══ EXTRACTED DATA

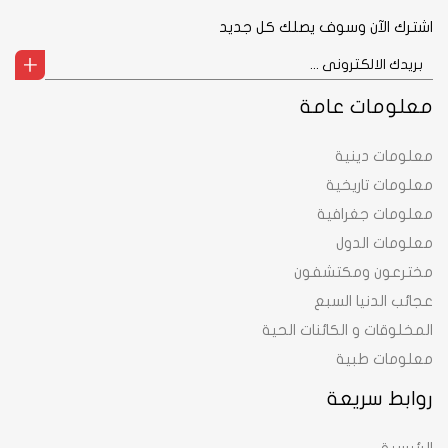
اشترك الآن وسوف يصلك كل جديد
معلومات عامة
معلومات دينية
معلومات تاريخية
معلومات جغرافية
معلومات الدول
مخترعون ومكتشفون
عجائب الدنيا السبع
المخلوقات و الكائنات الحية
معلومات طبية
روابط سريعة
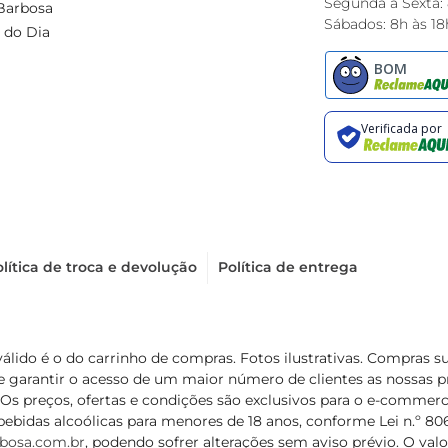
Segunda à Sexta:
Barbosa
Sábados: 8h às 18
 do Dia
lítica de troca e devolução
Política de entrega
válido é o do carrinho de compras. Fotos ilustrativas. Compras 
de garantir o acesso de um maior número de clientes as nossa
 Os preços, ofertas e condições são exclusivos para o e-commerc
ebidas alcoólicas para menores de 18 anos, conforme Lei n.º 8069/
bosa.com.br
, podendo sofrer alterações sem aviso prévio. O va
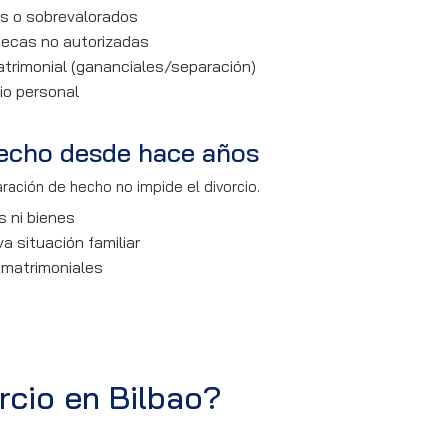
os o sobrevalorados
tecas no autorizadas
trimonial (gananciales/separación)
io personal
echo desde hace años
ración de hecho no impide el divorcio.
s ni bienes
a situación familiar
 matrimoniales
rcio en Bilbao?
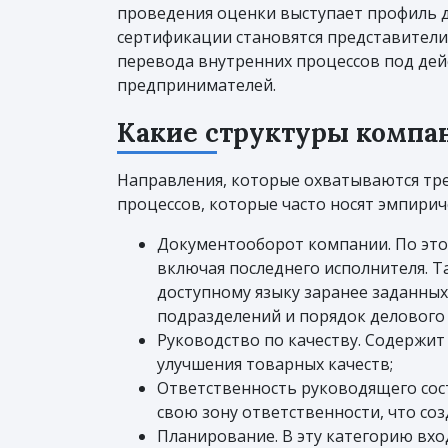
проведения оценки выступает профиль д
сертификации становятся представител
перевода внутренних процессов под дейс
предпринимателей.
Какие структуры компа
Направления, которые охватываются тр
процессов, которые часто носят эмпирич
Документооборот компании. По это
включая последнего исполнителя. Т
доступному языку заранее заданных
подразделений и порядок делового
Руководство по качеству. Содержи
улучшения товарных качеств;
Ответственность руководящего сост
свою зону ответственности, что с
Планирование. В эту категорию вх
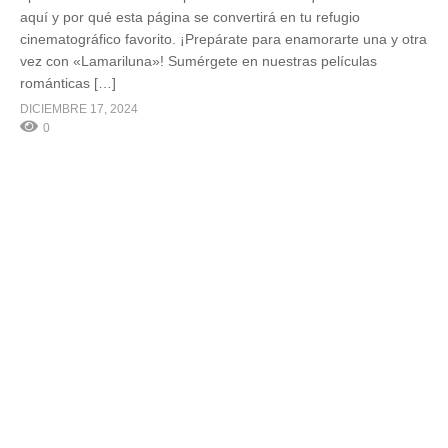
aquí y por qué esta página se convertirá en tu refugio
cinematográfico favorito. ¡Prepárate para enamorarte una y otra
vez con «Lamariluna»! Sumérgete en nuestras películas
románticas […]
DICIEMBRE 17, 2024
0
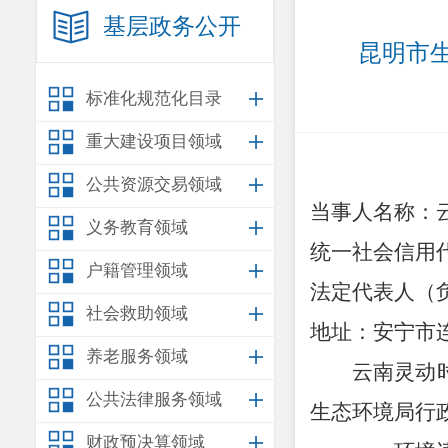
基层政务公开
昆明市生
标准化规范化目录
重大建设项目领域
公共资源交易领域
当事人名称：
义务教育领域
统一社会信用
户籍管理领域
法定代表人（
社会救助领域
地
址：安宁市
养老服务领域
云南灵动
公共法律服务领域
生态环境局
行
财政预决算领域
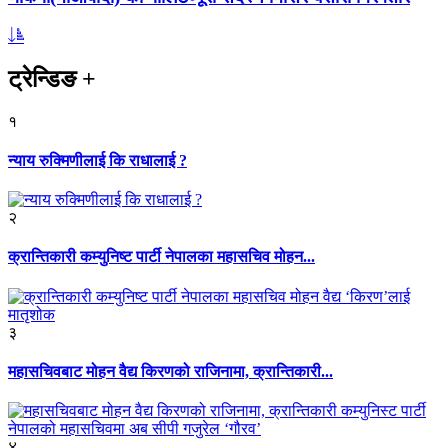
ट्रेन्डिङ
+
१
न्याय रुक्मिणीलाई कि राधालाई ?
२
क्रान्तिकारी कम्युनिष्ट पार्टी नेपालका महासचिव मोहन...
३
महासचिवबाट मोहन वैद्य किरणको राजिनामा, क्रान्तिकारी...
४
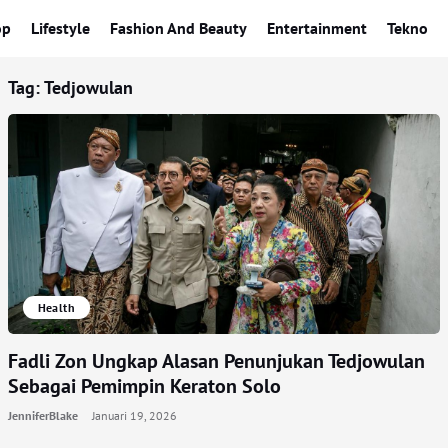
op
Lifestyle
Fashion And Beauty
Entertainment
Tekno
Tag:
Tedjowulan
Health
Fadli Zon Ungkap Alasan Penunjukan Tedjowulan
Sebagai Pemimpin Keraton Solo
JenniferBlake
Januari 19, 2026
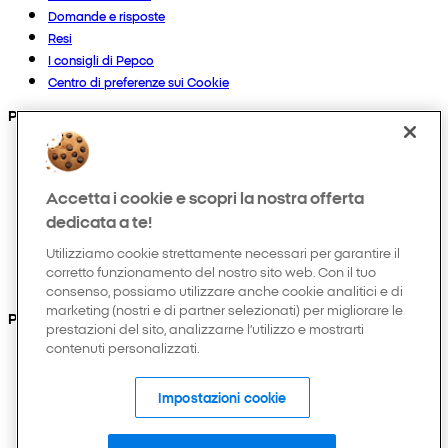
Domande e risposte
Resi
I consigli di Pepco
Centro di preferenze sui Cookie
Prodotti
Collezioni
Neonato
Accetta i cookie e scopri la nostra offerta
Bambino
Casa
dedicata a te!
Donna
Utilizziamo cookie strettamente necessari per garantire il
Uomo
corretto funzionamento del nostro sito web. Con il tuo
Hobby e tempo libero
consenso, possiamo utilizzare anche cookie analitici e di
marketing (nostri e di partner selezionati) per migliorare le
Puoi anche trovarci su
prestazioni del sito, analizzarne l’utilizzo e mostrarti
contenuti personalizzati.
Impostazioni cookie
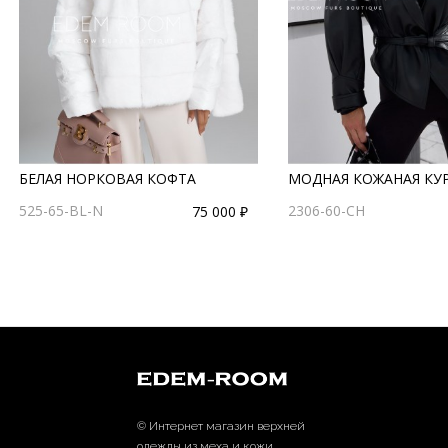
БЕЛАЯ НОРКОВАЯ КОФТА
МОДНАЯ КОЖАНАЯ КУ
525-65-BL-N
2306-60-CH
75 000 ₽
© Интернет магазин верхней
одежды из меха и кожи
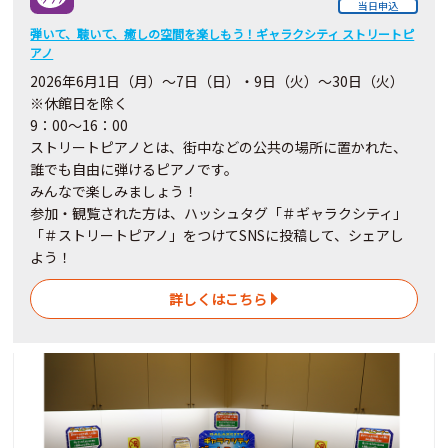
当日申込
弾いて、聴いて、癒しの空間を楽しもう！ギャラクシティ ストリートピ
アノ
2026
年6月
1
日（月）～7日（日）・9日（火）～30
日
（火）
※休館日を除く
9：00～16：00
ストリートピアノとは、街中などの公共の場所に置かれた、
誰でも自由に弾けるピアノです。
みんなで楽しみましょう！
参加・観覧された方は、ハッシュタグ「＃ギャラクシティ」
「＃ストリートピアノ」をつけてSNSに投稿して、シェアし
よう！
詳しくはこちら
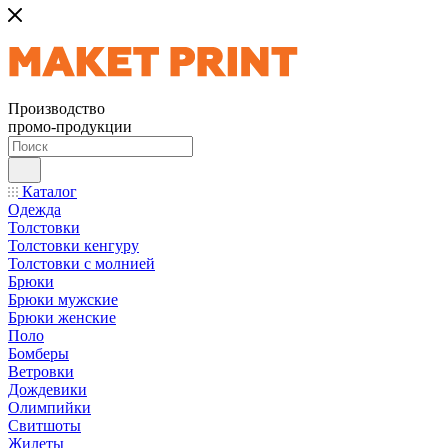
Производство
промо-продукции
Каталог
Одежда
Толстовки
Толстовки кенгуру
Толстовки с молнией
Брюки
Брюки мужские
Брюки женские
Поло
Бомберы
Ветровки
Дождевики
Олимпийки
Свитшоты
Жилеты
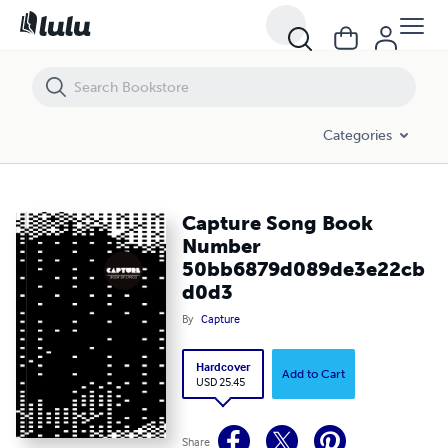
Capture Song Book Number 50bb6879d089de3e22cbd0d3
Categories
Capture Song Book
Number
50bb6879d089de3e22cb
d0d3
By
Capture
Hardcover
Add to Cart
USD 25.45
Share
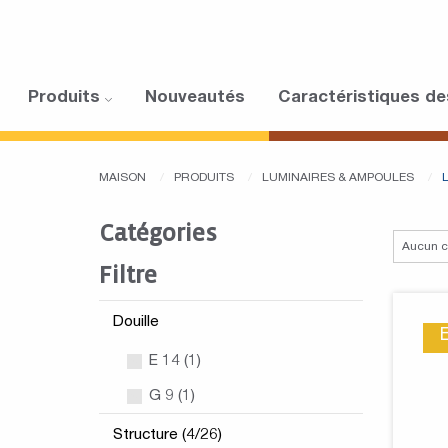
Produits
Nouveautés
Caractéristiques de
MAISON
PRODUITS
LUMINAIRES & AMPOULES
Catégories
Filtre
Douille
E 14 (1)
G 9 (1)
Structure (4/26)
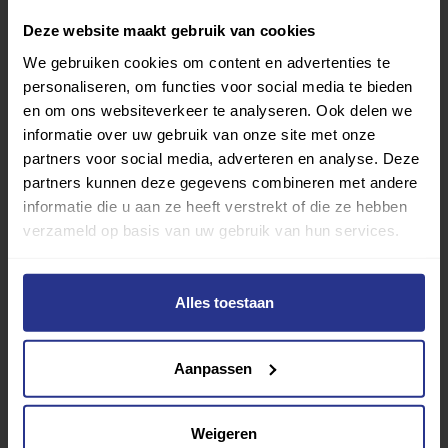
Deze website maakt gebruik van cookies
We gebruiken cookies om content en advertenties te
personaliseren, om functies voor social media te bieden
en om ons websiteverkeer te analyseren. Ook delen we
Verder lezen over
informatie over uw gebruik van onze site met onze
partners voor social media, adverteren en analyse. Deze
Ervaringen
Esports
Gezondheid
Inspiratie
partners kunnen deze gegevens combineren met andere
Lifestyle
Tech
Tips & tricks
informatie die u aan ze heeft verstrekt of die ze hebben
verzameld op basis van uw gebruik van hun services.
Terug naar nieuwsoverzicht
Alles toestaan
Aanbevolen berichten
Aanpassen
Weigeren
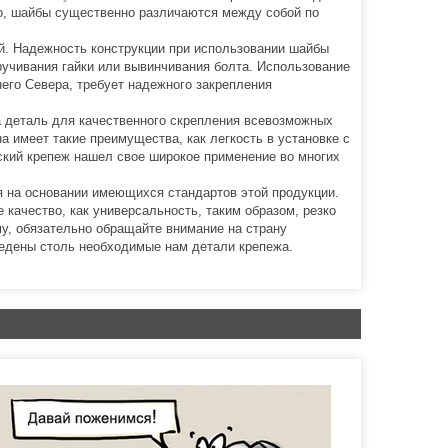
го, шайбы существенно различаются между собой по
й. Надежность конструкции при использовании шайбы
учивания гайки или вывинчивания болта. Использование
него Севера, требует надежного закрепления
та деталь для качественного скрепления всевозможных
а имеет такие преимущества, как легкость в установке с
ский крепеж нашел свое широкое применение во многих
я на основании имеющихся стандартов этой продукции.
 качество, как универсальность, таким образом, резко
му, обязательно обращайте внимание на страну
ведены столь необходимые нам детали крепежа.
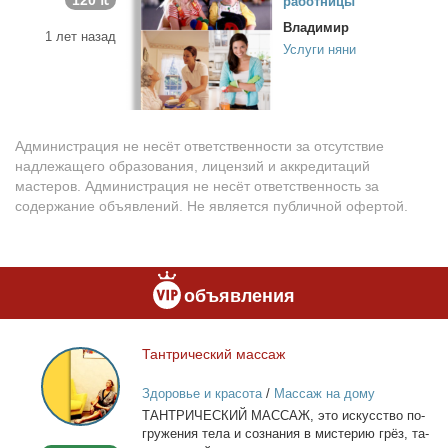
120 ₶
ра­бот­ни­цы
Владимир
1 лет назад
Услуги няни
Администрация не несёт ответственности за отсутствие
надлежащего образования, лицензий и аккредитаций
мастеров. Администрация не несёт ответственность за
содержание объявлений. Не является публичной офертой.
объявления
Тан­три­че­ский мас­саж
Тантрический
массаж
Здоровье и красота
/
Массаж на дому
ТАНТРИЧЕСКИЙ МАССАЖ, это ис­кус­ство по­
гру­же­ния те­ла и со­зна­ния в ми­сте­рию грёз, та­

════

EXERCISE REQUIREMENTS:
Copy out every line in the entries above that holds "voor".

SOLUTION FOR THIS PROBLEM:
personaliseren, om functies voor social media te bieden
partners voor social media, adverteren en analyse. Deze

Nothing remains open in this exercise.